Records from a collection
########

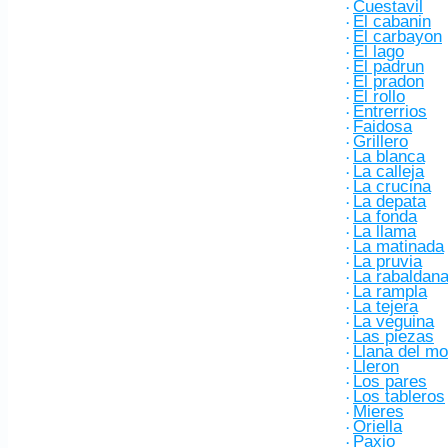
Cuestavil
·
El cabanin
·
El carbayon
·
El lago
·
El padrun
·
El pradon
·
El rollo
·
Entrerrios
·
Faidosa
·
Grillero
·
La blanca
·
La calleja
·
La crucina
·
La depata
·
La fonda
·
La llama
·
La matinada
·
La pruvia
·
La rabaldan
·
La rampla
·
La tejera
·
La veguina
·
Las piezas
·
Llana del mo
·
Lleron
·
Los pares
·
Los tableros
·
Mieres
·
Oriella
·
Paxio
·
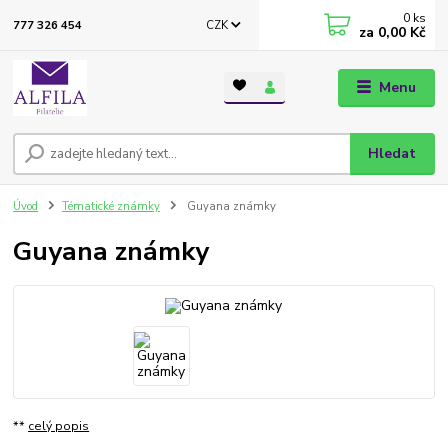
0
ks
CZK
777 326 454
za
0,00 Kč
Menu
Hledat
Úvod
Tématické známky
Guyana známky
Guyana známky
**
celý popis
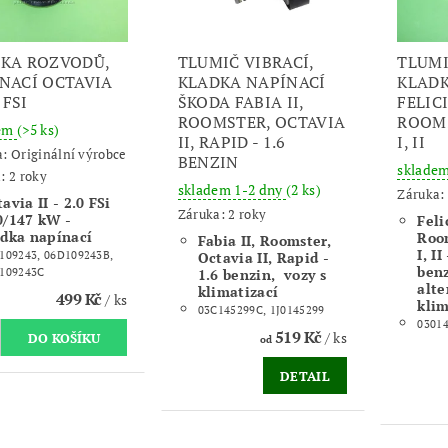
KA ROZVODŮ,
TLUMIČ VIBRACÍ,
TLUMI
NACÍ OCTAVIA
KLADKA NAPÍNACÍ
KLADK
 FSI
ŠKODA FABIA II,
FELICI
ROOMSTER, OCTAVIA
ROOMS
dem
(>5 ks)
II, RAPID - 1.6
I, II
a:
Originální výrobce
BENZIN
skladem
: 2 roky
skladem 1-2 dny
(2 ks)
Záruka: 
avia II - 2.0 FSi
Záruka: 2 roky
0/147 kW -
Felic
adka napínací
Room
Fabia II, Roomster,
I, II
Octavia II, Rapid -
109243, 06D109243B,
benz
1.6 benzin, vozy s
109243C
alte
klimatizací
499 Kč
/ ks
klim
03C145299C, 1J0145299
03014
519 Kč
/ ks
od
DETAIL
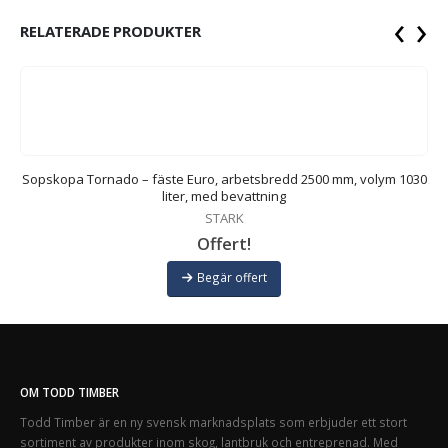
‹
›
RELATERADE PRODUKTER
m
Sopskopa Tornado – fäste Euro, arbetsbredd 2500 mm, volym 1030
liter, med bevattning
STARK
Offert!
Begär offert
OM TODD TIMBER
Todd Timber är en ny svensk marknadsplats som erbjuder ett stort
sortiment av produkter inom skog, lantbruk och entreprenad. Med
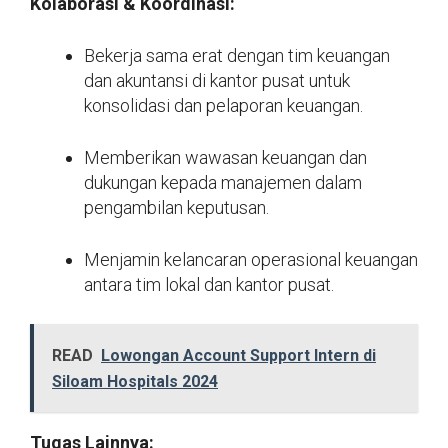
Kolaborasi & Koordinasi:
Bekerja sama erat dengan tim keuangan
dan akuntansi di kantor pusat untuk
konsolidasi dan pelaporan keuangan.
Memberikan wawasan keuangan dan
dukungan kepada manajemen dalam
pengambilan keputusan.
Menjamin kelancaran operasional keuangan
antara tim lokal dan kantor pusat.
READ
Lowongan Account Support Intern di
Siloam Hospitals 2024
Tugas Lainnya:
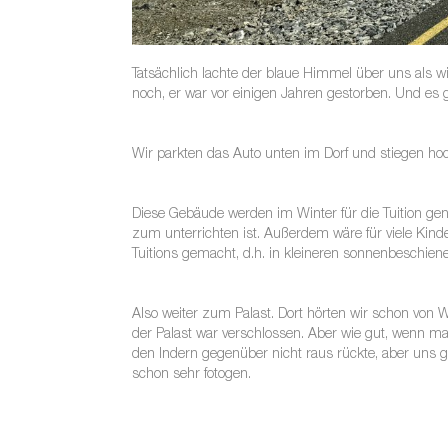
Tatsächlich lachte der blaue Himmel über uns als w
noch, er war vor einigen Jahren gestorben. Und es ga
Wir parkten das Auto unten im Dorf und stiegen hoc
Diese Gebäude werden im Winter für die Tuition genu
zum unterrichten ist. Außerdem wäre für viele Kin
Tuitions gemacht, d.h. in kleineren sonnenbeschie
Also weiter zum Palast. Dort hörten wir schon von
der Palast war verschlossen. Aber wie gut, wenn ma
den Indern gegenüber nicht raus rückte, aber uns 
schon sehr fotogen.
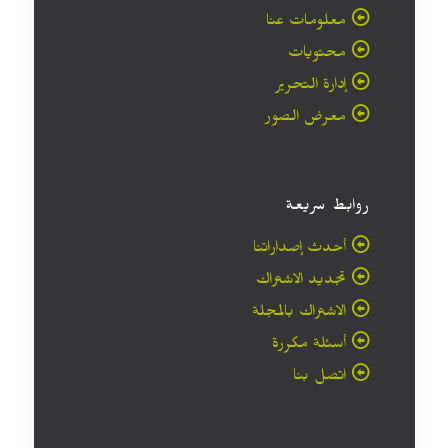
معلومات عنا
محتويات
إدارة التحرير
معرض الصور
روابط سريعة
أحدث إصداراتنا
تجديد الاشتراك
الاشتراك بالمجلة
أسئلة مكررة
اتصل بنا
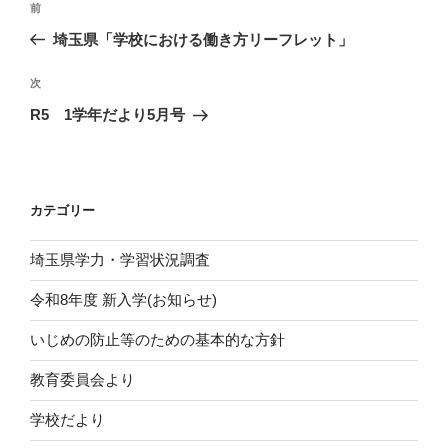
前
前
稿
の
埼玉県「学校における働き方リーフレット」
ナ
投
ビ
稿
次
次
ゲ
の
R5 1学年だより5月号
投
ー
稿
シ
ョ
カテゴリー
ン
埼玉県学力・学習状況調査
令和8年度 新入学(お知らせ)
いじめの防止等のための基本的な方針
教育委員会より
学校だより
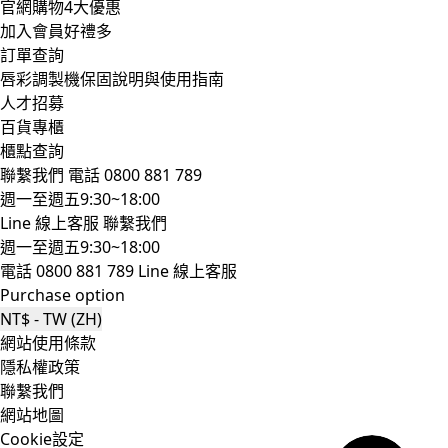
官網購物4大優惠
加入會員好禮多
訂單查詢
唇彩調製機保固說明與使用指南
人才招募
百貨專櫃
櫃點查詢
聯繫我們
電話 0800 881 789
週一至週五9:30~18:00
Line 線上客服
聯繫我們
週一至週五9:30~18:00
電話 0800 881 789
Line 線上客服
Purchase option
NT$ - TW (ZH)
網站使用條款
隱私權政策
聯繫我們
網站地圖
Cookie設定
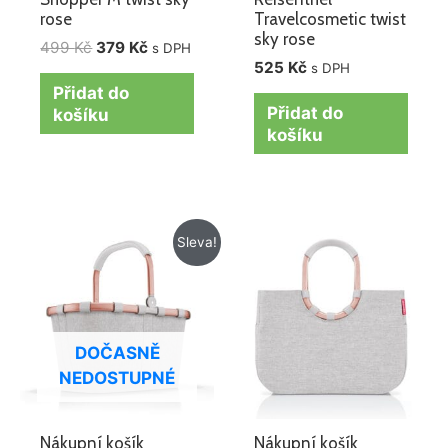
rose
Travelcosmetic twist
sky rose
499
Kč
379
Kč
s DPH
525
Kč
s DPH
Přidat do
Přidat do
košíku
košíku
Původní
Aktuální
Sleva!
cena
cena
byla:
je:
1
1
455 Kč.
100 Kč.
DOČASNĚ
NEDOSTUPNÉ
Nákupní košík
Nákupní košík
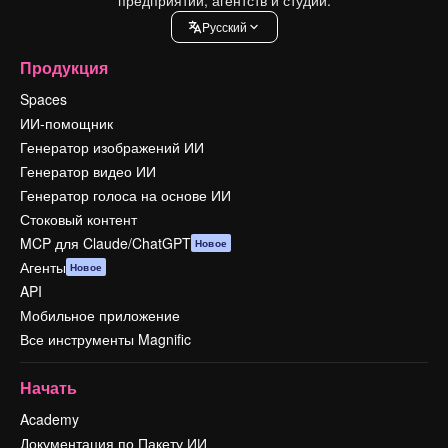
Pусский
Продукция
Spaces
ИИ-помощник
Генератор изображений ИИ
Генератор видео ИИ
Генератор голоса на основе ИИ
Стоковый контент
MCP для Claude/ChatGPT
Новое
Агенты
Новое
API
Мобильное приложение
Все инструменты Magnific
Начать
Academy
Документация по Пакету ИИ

########

▶ [Exercise objective] Which of the lines above hold the string "Palast"? Copy each one.

▶ [Exercise result]
Also weiter zum Palast. Dort hörten wir schon von
der Palast war verschlossen. Aber wie gut, wenn ma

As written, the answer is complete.